Cloudbeds Ambassador Referral Program
Terms and Conditions
Welcome to Cloudbeds’ Ambassador Referral Program (the “Program”). These Terms and Conditions (“Agreement”) set forth the terms and conditions under which Digital Arbitrage, Inc. dba Cloudbeds (“Cloudbeds”) offers the Program. By clicking “I Accept” on the sign-up page for this Program, you enter into this Agreement and warrant and represent that you are at least 18 years old and, if you are acting on behalf of an entity, that you are authorized to enter into this Agreement on behalf of that entity. When we use the word “you” or similar words in this Agreement, we mean both you and the entity on whose behalf you are acting.
This Agreement supersedes any prior agreement that you may have with Cloudbeds, including any agreement under Cloudbeds’ Ambassador Referral Program, by which you are paid compensation from Cloudbeds. With respect to any referrals you make after the Effective Date of this Agreement, the sole compensation you receive will be the compensation disclosed in the sign-up page or other documentation you receive in connection with this Agreement. Compensation and the terms and conditions applicable to prior referrals, as well as those related to any agreement under Cloudbeds refers customers to you, will remain unchanged.
2. Term and Termination
The term of this Agreement shall be for one year from the date you sign up (the “Effective Date”) and will automatically renew at the end of each one-year period for an additional period of one year. The initial term plus any renewal period shall be referred to herein as the “Term.” Either party may terminate this Agreement at any time by giving thirty (30) days’ notice, with or without cause. Any amounts due and any liabilities accrued prior to the termination date shall remain in place after termination, and all other obligations that by their nature appear to have been intended to survive the termination or expiration of this Agreement shall survive.

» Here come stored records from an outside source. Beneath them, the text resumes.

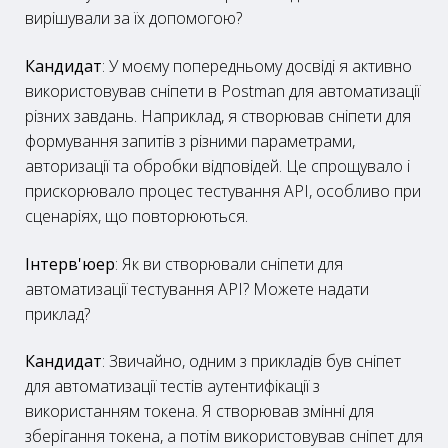
вирішували за їх допомогою?
Кандидат
: У моєму попередньому досвіді я активно
використовував сніпети в Postman для автоматизації
різних завдань. Наприклад, я створював сніпети для
формування запитів з різними параметрами,
авторизації та обробки відповідей. Це спрощувало і
прискорювало процес тестування API, особливо при
сценаріях, що повторюються.
Інтерв'юер
: Як ви створювали сніпети для
автоматизації тестування API? Можете надати
приклад?
Кандидат
: Звичайно, одним з прикладів був сніпет
для автоматизації тестів аутентифікації з
використанням токена. Я створював змінні для
зберігання токена, а потім використовував сніпет для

3. Sign-Up Pages and Modification
This Agreement incorporates the terms of any document or other material that is published by Cloudbeds, including any sign-up page located online. However, if the terms of any sign-up page contradict the terms of this Agreement, the contradicted terms of this Agreement shall govern. This Agreement also incorporates the provisions of any brand publication guidelines and style guides, payout guidelines, restricted activity rules, or other materials published by Cloudbeds and brought to your attention. Cloudbeds may amend the terms of this Agreement at any time by giving notice to you of any modifications. If you do not agree to the provisions of this Agreement, as modified, you may terminate within thirty (30) days after such notice. If you do not terminate, you will be deemed to have accepted the terms as modified. This Agreement may not be modified in any other way, other than by written agreement signed by both parties. Cloudbeds’ employees and agents are not authorized to amend this Agreement or waive any of its provisions.
4. Exclusivity and Restrictions
You acknowledge that Cloudbeds has a legitimate interest in preventing you from using the knowledge you gain and contacts you develop in that process on behalf of a competitor of Cloudbeds or other third party. Therefore, you agree that during the Term, and for a period of six months after its termination, you will not promote any other program similar to the Program for any third party, whether or not you are compensated for such promotion. Notwithstanding the foregoing, if you are professional consultant or otherwise make referrals in your normal course of business, you may make similar referrals of potential customers on behalf of third parties, provided that you first disclose to us the names of the business on whose behalf you intend to make such referrals. We may terminate this Agreement with immediate effect if we determine in our sole discretion that such any such referrals constitute an unacceptable business conflict.
Employees and contractors of Cloudbeds and members of their families are not eligible to participate in Cloudbeds’ Ambassador Referral Program, and no compensation under this Agreement will be due to them at any time.
You may not engage in any conduct that Cloudbeds deems, in its sole and absolute discretion, to be harmful to Cloudbeds’ interests, and no compensation will be due you if you engage in such conduct. As examples, and not by way of limitation, the following activities will be deemed harmful to Cloudbeds’ interests:
1. Tampering with the entry process or other factors which may cause unfair advantage in the promotion or the operation of the Cloudbeds website;
3. Acting in a disruptive manner or with intent to annoy, abuse, threaten or harass any other person.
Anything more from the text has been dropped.